Trekies are, I think, attracted by the lack of drama
No. Re. TOS and TNG, I think the attraction in the old days was the simplicity, and having a story wrapped up in one hour, and the lack of SF competition. For me, re. DS9 and VOY, there was no attraction, and I watched them due to carryover TOS and TNG goodwill. I liked ENT Seasons 3 & 4 more than DS9 and VOY. ENT Seasons 1 & 2 were pretty much a snooze.
Maybe.
Then explain DS9 which had religion ad nauseum. B5 also had religion, but the writing and the characters weren't obnoxious.
Maybe.
Eh, I don't know . <shrug>
Maybe. For some people, everything has to be black or white, all or nothing, simple that way. Not me, though.
....clutter, sex, and fat people in the series. It's a very clean vision of the future that manages to dispence with pretty much everything they find tedious in real life.
Well, DS9 had some of that, but the writing and the characters weren't as good as on B5.
....If that's the case, clearly they're not going to like the tumbledown world of B5, with its gods and passions and strife and emotion and stuff.
Maybe that's why some B5'ers (NOT ME!) also like DS9.
By the same coin, I'm somewhat repelled by Trek.
So am I, post-TNG, but that's also because
I've changed, partly
because of Babylon 5. Babylon 5 changed me. Today, I have a difficult time going back and enjoying Trek, even TOS and TNG when in a nostalgic mood. Back in grade school and high school (1960s~1970s), speaking solely of fiction books, I only read assigned books (The Brothers Karamazov, The Scarlet Letter, Brave New World, etc.), the Trek adaptions by James Blish, "Dracula" (an
old copy from "the stacks" in the library), and some of the Dracula Horror Series novels (e.g. #2 "The Hand of Dracula!" by Robert Lory, ©1973, ISBN-13: 978-0523002002, which I dug up and just noticed that it has a "TRUE" cigarette ad. bound between pages 112 & 113.
Trying to get the kids hooked, I guess.
).
I can't agree with this...and I'm not fond of inter-fandom bashing.

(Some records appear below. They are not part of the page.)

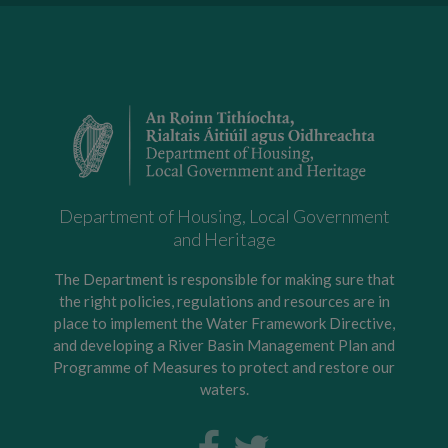
Department of Housing, Local Government
and Heritage
The Department is responsible for making sure that
the right policies, regulations and resources are in
place to implement the Water Framework Directive,
and developing a River Basin Management Plan and
Programme of Measures to protect and restore our
waters.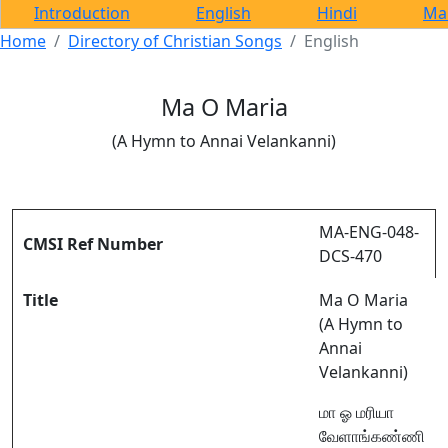
Introduction
English
Hindi
Ma
Home
Directory of Christian Songs
English
Ma O Maria
(A Hymn to Annai Velankanni)
MA-ENG-048-
CMSI Ref Number
DCS-470
Title
Ma O Maria
(A Hymn to
Annai
Velankanni)
மா ஓ மரியா
வேளாங்கண்ணி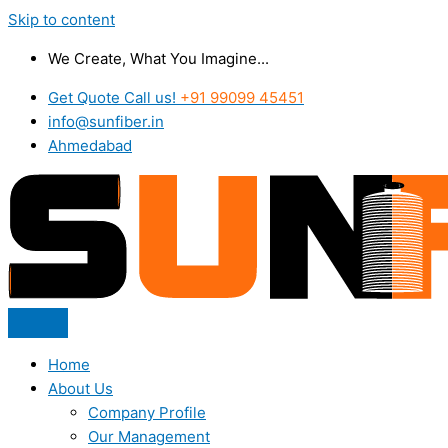
Skip to content
We Create, What You Imagine...
Get Quote Call us!
+91 99099 45451
info@sunfiber.in
Ahmedabad
Home
About Us
Company Profile
Our Management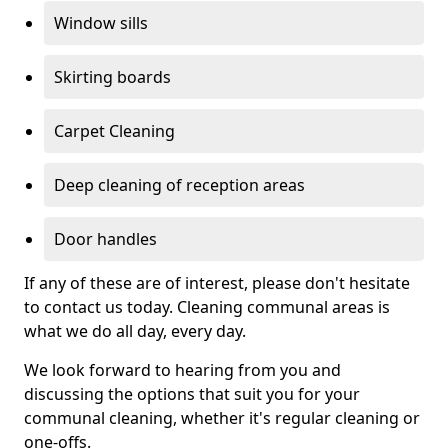
Window sills
Skirting boards
Carpet Cleaning
Deep cleaning of reception areas
Door handles
If any of these are of interest, please don't hesitate
to contact us today. Cleaning communal areas is
what we do all day, every day.
We look forward to hearing from you and
discussing the options that suit you for your
communal cleaning, whether it's regular cleaning or
one-offs.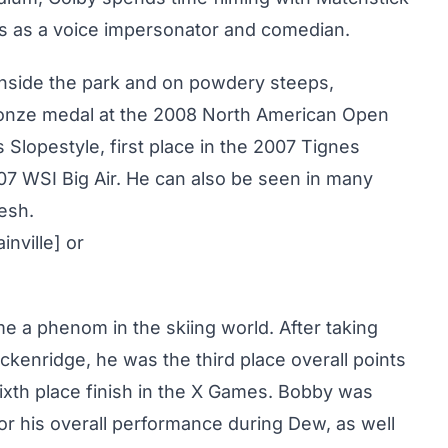
nts as a voice impersonator and comedian.
h inside the park and on powdery steeps,
ronze medal at the 2008 North American Open
 Slopestyle, first place in the 2007 Tignes
07 WSI Big Air. He can also be seen in many
resh.
inville] or
me a phenom in the skiing world. After taking
kenridge, he was the third place overall points
sixth place finish in the X Games. Bobby was
or his overall performance during Dew, as well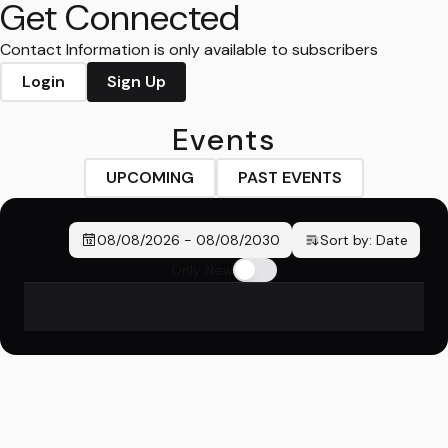
Get Connected
Contact Information is only available to subscribers
Login
Sign Up
Events
UPCOMING
PAST EVENTS
08/08/2026
-
08/08/2030
Sort by:
Date
Only New
No events found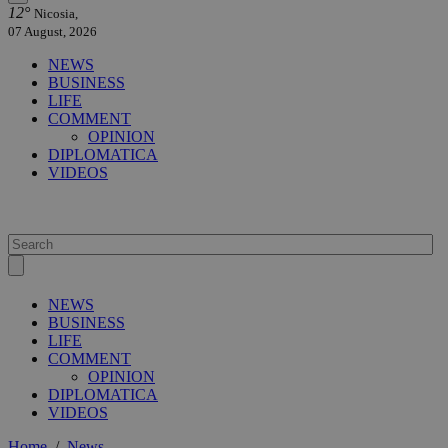
12°
Nicosia,
07 August, 2026
NEWS
BUSINESS
LIFE
COMMENT
OPINION
DIPLOMATICA
VIDEOS
NEWS
BUSINESS
LIFE
COMMENT
OPINION
DIPLOMATICA
VIDEOS
Home
/
News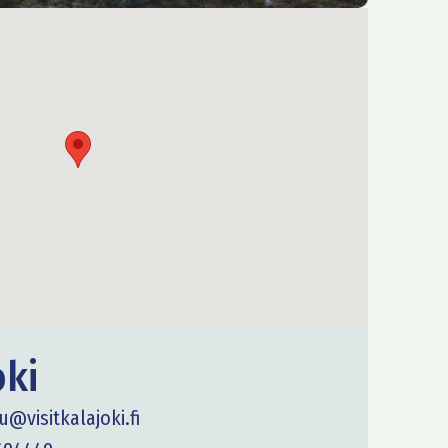
oki
u@visitkalajoki.fi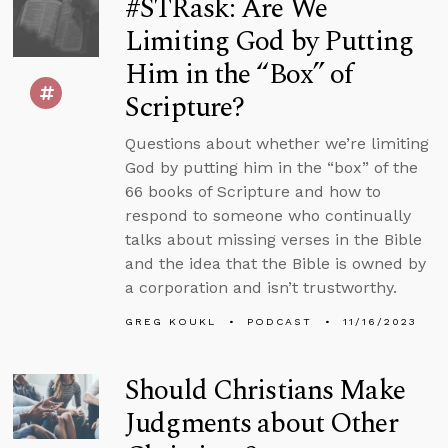
#STRask: Are We
Limiting God by Putting
Him in the “Box” of
Scripture?
Questions about whether we’re limiting
God by putting him in the “box” of the
66 books of Scripture and how to
respond to someone who continually
talks about missing verses in the Bible
and the idea that the Bible is owned by
a corporation and isn’t trustworthy.
GREG KOUKL
PODCAST
11/16/2023
Should Christians Make
Judgments about Other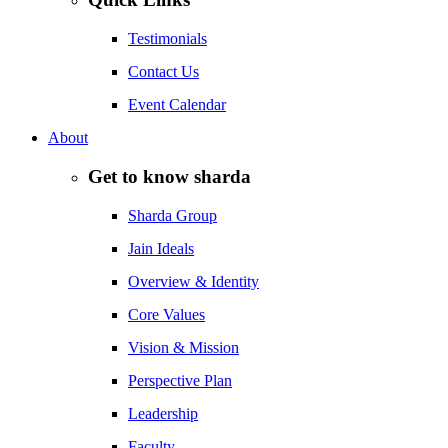
Testimonials
Contact Us
Event Calendar
About
Get to know sharda
Sharda Group
Jain Ideals
Overview & Identity
Core Values
Vision & Mission
Perspective Plan
Leadership
Faculty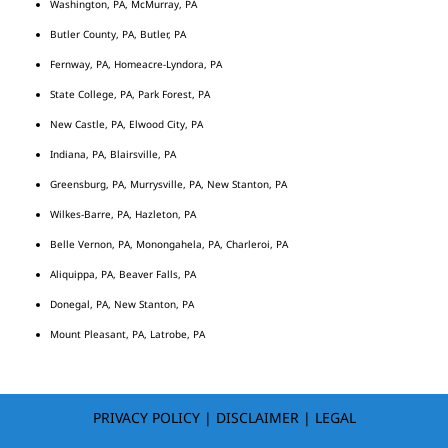
Washington, PA, McMurray, PA
Butler County, PA, Butler, PA
Fernway, PA, Homeacre-Lyndora, PA
State College, PA, Park Forest, PA
New Castle, PA, Elwood City, PA
Indiana, PA, Blairsville, PA
Greensburg, PA, Murrysville, PA, New Stanton, PA
Wilkes-Barre, PA, Hazleton, PA
Belle Vernon, PA, Monongahela, PA, Charleroi, PA
Aliquippa, PA, Beaver Falls, PA
Donegal, PA, New Stanton, PA
Mount Pleasant, PA, Latrobe, PA
PRIVACY POLICY
|
DISCLAIMER
|
LEGAL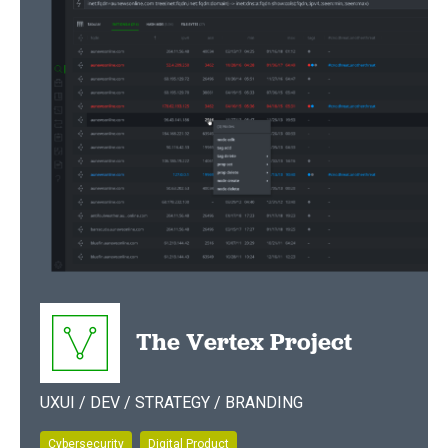
The Vertex Project
UXUI / DEV / STRATEGY / BRANDING
Cybersecurity
Digital Product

It's sooooo subjective, i.e. based upon where you're standing NOW.
Heck, I was one of the original Trekkies....
So was I.
....and look where I am now.
<points at self> <nods in agreement> Now, I can't get enough of long series of books, the more complex the better, the more foreshadowing and connections between threads, the better.
I think it boils down to taste. I've noticed that folks who liked DS9 often are able to enjoy B5 because of the similarity of there being long-running arcs (never minding any other similarities or rivalries).
I absolutely CANNOT, because of the Trek writing and the characters. For me, the difference between DS9 and B5 is night and day. I
can't stand DS9, but I
love B5 and Crusade. I think I may have developed a severe allergy to Berman & Braga writing.
Lots of people simply don't want to make the commitment needed for a show like B5. A lot of people don't like to read long series of books, either.
Oh I do. For me, it's the only stuff worth reading.
There's nothing wrong or right about that, just a matter of taste.
Jan
It may also be laziness, or being too busy with their everyday life to start a long series of books. However, once you start, you're in. Starting's the hard part. These days I'm busy, but I'm reading books all the time. If I get stuck in traffic, I dig out my latest novel, which I
always have with me, and I read. I CAN'T STAND to be somewhere with NOTHING to do. If I have nothing to do, I'm SLEEPING.